■ Assigned task
Check each line of the material below for "Seydou", then copy the ones that contain it.

Record excerpts section start

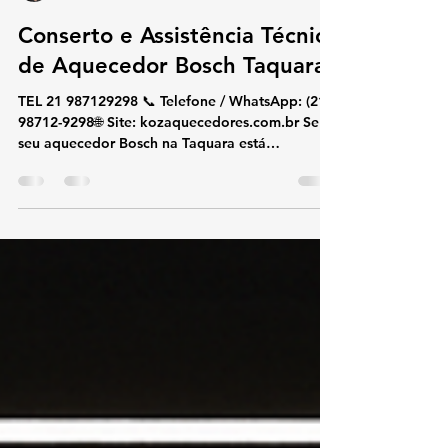
koz aquecedores
29 de nov. de 2025
1 min de leitura
Conserto e Assistência Técnica
de Aquecedor Bosch Taquara
TEL 21 987129298 📞 Telefone / WhatsApp: (21)
98712-9298🌐 Site: kozaquecedores.com.br Se o
seu aquecedor Bosch na Taquara está
apresentando falhas, esquentando pouco,
desligando sozinho ou mostrando códigos de
erro, a KOZ Aquecedores oferece atendimento
rápido e especializado. Trabalhamos com
conserto, instalação e manutenção preventiva
Bosch utilizando peças originais e técnicos
certificados, garantindo segurança, economia e
alto desempenho no uso do gás. 🔧 Serviços Esp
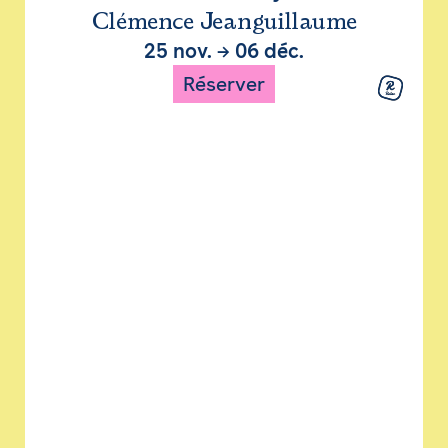
Clémence Jeanguillaume
25 nov.
→
06 déc.
Réserver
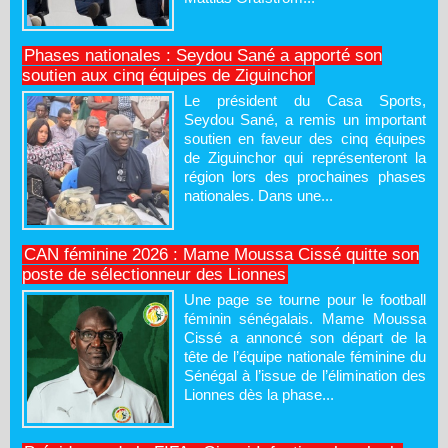
Phases nationales : Seydou Sané a apporté son
soutien aux cinq équipes de Ziguinchor
Le président du Casa Sports,
Seydou Sané, a remis un important
soutien en faveur des cinq équipes
de Ziguinchor qui représenteront la
région lors des prochaines phases
nationales. Dans une...
CAN féminine 2026 : Mame Moussa Cissé quitte son
poste de sélectionneur des Lionnes
Une page se tourne pour le football
féminin sénégalais. Mame Moussa
Cissé a annoncé son départ de la
tête de l’équipe nationale féminine du
Sénégal à l’issue de l’élimination des
Lionnes dès la phase...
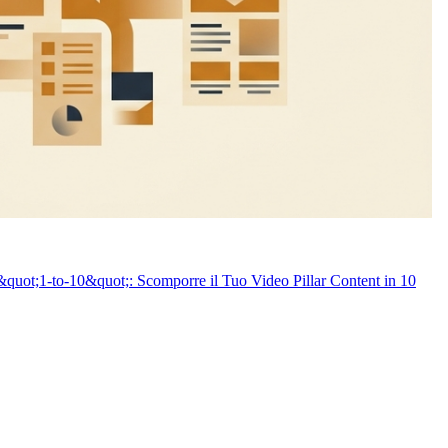
quot;1-to-10&quot;: Scomporre il Tuo Video Pillar Content in 10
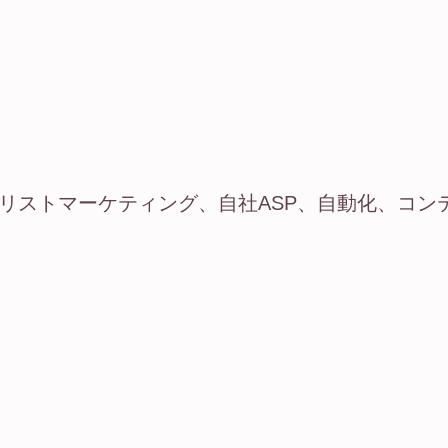
、リストマーケティング、自社ASP、自動化、コン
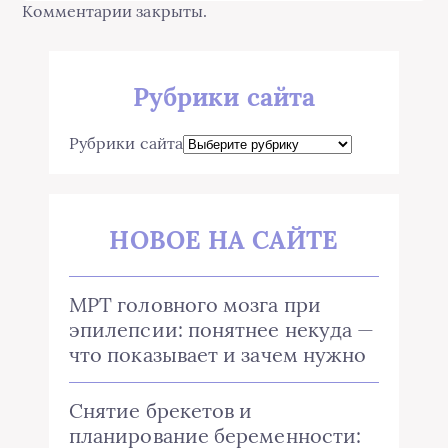
Комментарии закрыты.
Рубрики сайта
Рубрики сайта
НОВОЕ НА САЙТЕ
МРТ головного мозга при
эпилепсии: понятнее некуда —
что показывает и зачем нужно
Снятие брекетов и
планирование беременности:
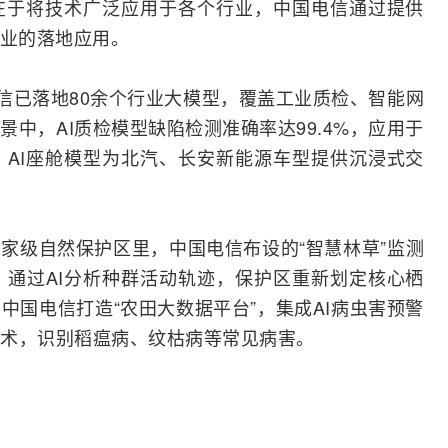
在于将技术广泛应用于各个行业，中国电信通过提供
行业的落地应用。
电信已落地80余个行业大模型，覆盖工业质检、
智能网
中，AI质检模型缺陷检测准确率达99.4%，应用于
AI座舱模型为北汽、长安新能源车型提供沉浸式交
国家级自然保护区里，中国电信布设的“智慧林草”
监测
通过AI分析种群活动轨迹，保护区重新划定核心栖
中国电信打造“农田大数据平台”，集成AI病虫害预警
术，识别稻瘟病、纹枯病等常见病害。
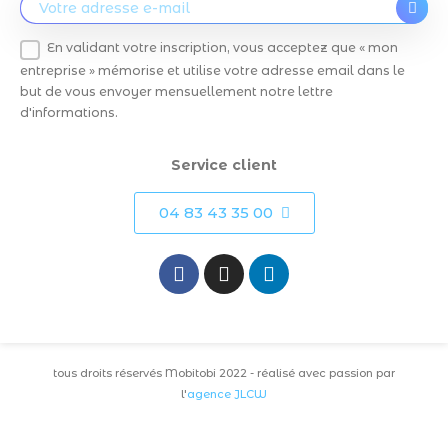
En validant votre inscription, vous acceptez que « mon
entreprise » mémorise et utilise votre adresse email dans le
but de vous envoyer mensuellement notre lettre
d'informations.
Service client
04 83 43 35 00
tous droits réservés Mobitobi 2022 - réalisé avec passion par
l'
agence JLCW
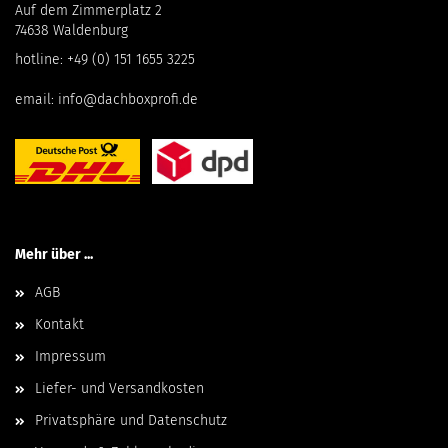
Auf dem Zimmerplatz 2
74638 Waldenburg
hotline:
+49 (0) 151 1655 3225
email:
info@dachboxprofi.de
Mehr über ...
AGB
Kontakt
Impressum
Liefer- und Versandkosten
Privatsphäre und Datenschutz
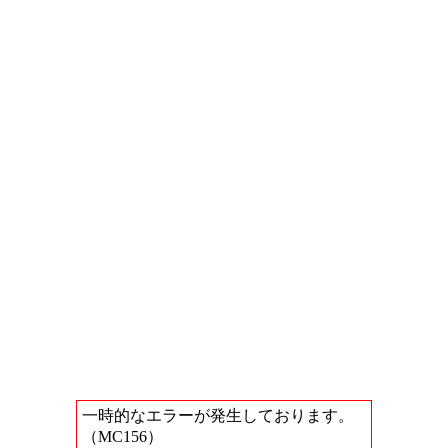
一時的なエラーが発生しております。
（MC156）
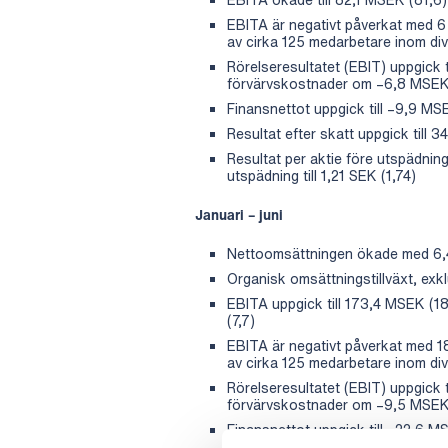
EBITA är negativt påverkat med 6
av cirka 125 medarbetare inom divi
Rörelseresultatet (EBIT) uppgick 
förvärvskostnader om –6,8 MSEK
Finansnettot uppgick till –9,9 MS
Resultat efter skatt uppgick till 
Resultat per aktie före utspädning 
utspädning till 1,21 SEK (1,74)
Januari – juni
Nettoomsättningen ökade med 6,4
Organisk omsättningstillväxt, exklu
EBITA uppgick till 173,4 MSEK (18
(7,7)
EBITA är negativt påverkat med 1
av cirka 125 medarbetare inom divi
Rörelseresultatet (EBIT) uppgick t
förvärvskostnader om –9,5 MSEK
Finansnettot uppgick till –22,6 M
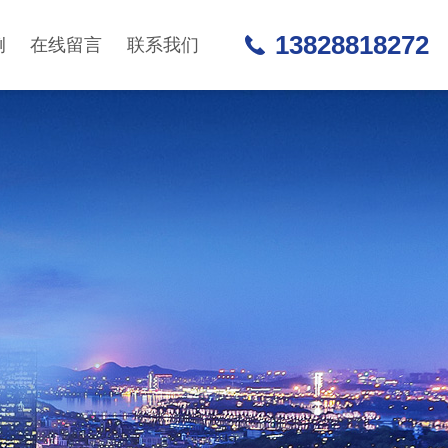
13828818272
例
在线留言
联系我们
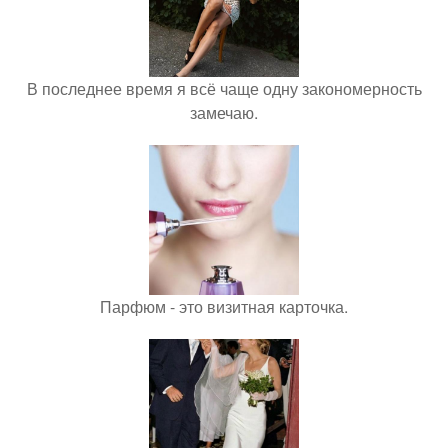
В последнее время я всё чаще одну закономерность
замечаю.
Парфюм - это визитная карточка.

Record excerpts section end

■ Result for this exercise
Phases nationales : Seydou Sané a apporté son
Seydou Sané, a remis un important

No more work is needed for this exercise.